----- Dataset content -----
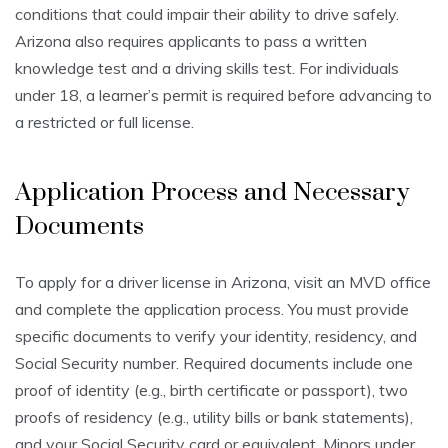
conditions that could impair their ability to drive safely.
Arizona also requires applicants to pass a written
knowledge test and a driving skills test. For individuals
under 18, a learner’s permit is required before advancing to
a restricted or full license.
Application Process and Necessary
Documents
To apply for a driver license in Arizona, visit an MVD office
and complete the application process. You must provide
specific documents to verify your identity, residency, and
Social Security number. Required documents include one
proof of identity (e.g., birth certificate or passport), two
proofs of residency (e.g., utility bills or bank statements),
and your Social Security card or equivalent. Minors under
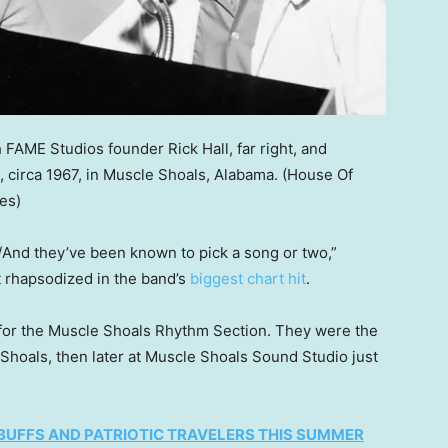
 FAME Studios founder Rick Hall, far right, and
irca 1967, in Muscle Shoals, Alabama.
(House Of
es)
nd they’ve been known to pick a song or two,”
 rhapsodized in the band’s
biggest chart hit
.
r the Muscle Shoals Rhythm Section. They were the
Shoals, then later at Muscle Shoals Sound Studio just
 BUFFS AND PATRIOTIC TRAVELERS THIS SUMMER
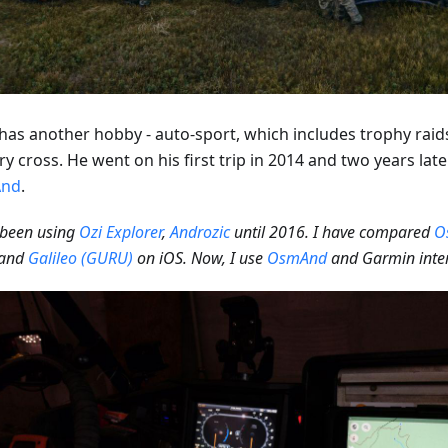
has another hobby - auto-sport, which includes trophy raids,
y cross. He went on his first trip in 2014 and two years lat
nd
.
 been using
Ozi Explorer
,
Androzic
until 2016. I have compared
O
and
Galileo (GURU)
on iOS. Now, I use
OsmAnd
and Garmin inter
-----
• Aim of the exercise:
Whenever the string "Social" shows up in a line of the records, copy that line.

• Answer to the problem:
Social Security number. Required documents include one
and your Social Security card or equivalent. Minors under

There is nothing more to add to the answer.